Sconfitto il Manfredonia sul campo amico con il punteggio di 97-68

Il Cus Jonico
Il Cus Jonico

Vittoria doveva es­sere e vittoria è stata. Il Cus Jo­nico Basket Taranto non concede cali di concentrazione e batte la Silac Manfredonia 97-68 tornan­do così al successo al Palafiom, dopo l’unico scivolone stagiona­le, contro Molfetta, e soprattut­to confermando la maturità del grosso colpaccio a Monopoli del­la settimana scorsa. Partita domi­nata dai rossoblu dopo un primo quarto in cui la Giuseppe Angel ha giocato alla pari se non quasi meglio. Poi alla lunga la maggior qualità e profondità di Taranto sono venute fuori con i 20 punti di Dusels, 18 di un ottimo Di Dio­mede per un totale di 5 uomini in doppia cifra tra cui anche i 10 del giovane Cito in una serata che ha visto tutti i rossoblu a segno. Coach Olive recupera Grosso ma parte con Salerno in quintet­to insieme a Bricis, Longobardi, Dusels e Di Diomede. Risponde coach De Florio con il neo arriva­to Guadagnala, Gramazio, King­sley, Vorzillo, Kraljic. La Silac parte bene con la tripla di Vor­zillo. Ma Taranto mette le cose in chiaro piazzando un break di 8-0 con Dusels e Di Diomede. Gua­dagnola e Vorzillo non ci stanno e rimettono la partita sui binari della parità con Ferretti che firma il sorpasso, 11-12 e addirittura la premiata ditta Guadagnola-Vor­zillo che mettono le ali al pun­teggio ospite, 11-17 con contro­break di 14-3. Coach Olive butta dentro Pannella, subito tripla per l’ala grande tarantina; i liberi di Bricis valgono il nuovo pari ma la tripla di Kraljic allo scadere la­scia avanti Manfredonia al primo quarto, 19-20. Nel secondo quar­to coach Olive si affida ancora alla panchina, c’è il giovane un­der francavillese Cito in campo. Che ripaga la fiducia oltre ogni aspettativa: tre canestri in fila con tripla incorporata.
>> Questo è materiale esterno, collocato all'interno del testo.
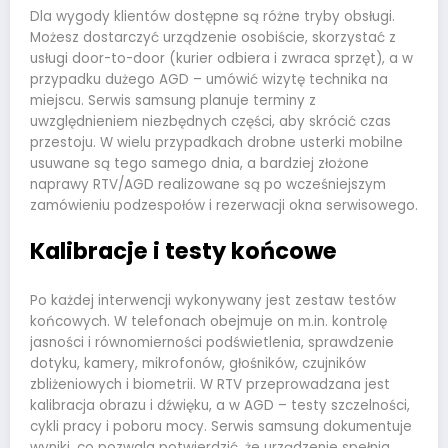
Dla wygody klientów dostępne są różne tryby obsługi.
Możesz dostarczyć urządzenie osobiście, skorzystać z
usługi door-to-door (kurier odbiera i zwraca sprzęt), a w
przypadku dużego AGD – umówić wizytę technika na
miejscu. Serwis samsung planuje terminy z
uwzględnieniem niezbędnych części, aby skrócić czas
przestoju. W wielu przypadkach drobne usterki mobilne
usuwane są tego samego dnia, a bardziej złożone
naprawy RTV/AGD realizowane są po wcześniejszym
zamówieniu podzespołów i rezerwacji okna serwisowego.
Kalibracje i testy końcowe
Po każdej interwencji wykonywany jest zestaw testów
końcowych. W telefonach obejmuje on m.in. kontrolę
jasności i równomierności podświetlenia, sprawdzenie
dotyku, kamery, mikrofonów, głośników, czujników
zbliżeniowych i biometrii. W RTV przeprowadzana jest
kalibracja obrazu i dźwięku, a w AGD – testy szczelności,
cykli pracy i poboru mocy. Serwis samsung dokumentuje
wyniki, co pozwala potwierdzić, że urządzenie spełnia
Dusels, Bricis e un ispirato Longobardi fanno il resto, Taranto ribalta la partita con un altro parziale di 16-5 per il 35-25. La tripla di Alvisi suo­na un po’ come il canto del cigno per Manfredonia perché oramai Taranto è in ritmo, difensivo e of­fensivo e si vede. Dusels e Bricis alzano la qualità dei loro attac­chi, e in pochi possessi confezio­nano il +16. Guadagnola ci mette anima e cuore, anche troppo ma ci pensa la tripla di Salerno a spe­gnere i bollenti spiriti, è +20, 54-34 all’intervallo.

Al rientro dagli spogliatoi Ta­ranto dà un’altra accelerata con Dusels, Longobardi e la tripla di Grosso del +23. Guadagnola indomito continua la sua gran partita al tiro dalla distanza, con lui la Silac prova a rientrare, in un paio di occasioni al -18/19 ma Taranto riesce sempre facilmente a controbattere colpo su colpo, anzi allunga ancora con un’im­marcabile Di Diomede e le triple di Salerno e Longobardi, chiu­dendo di fatti i conti già alla fine del terzo quarto sull’82-53.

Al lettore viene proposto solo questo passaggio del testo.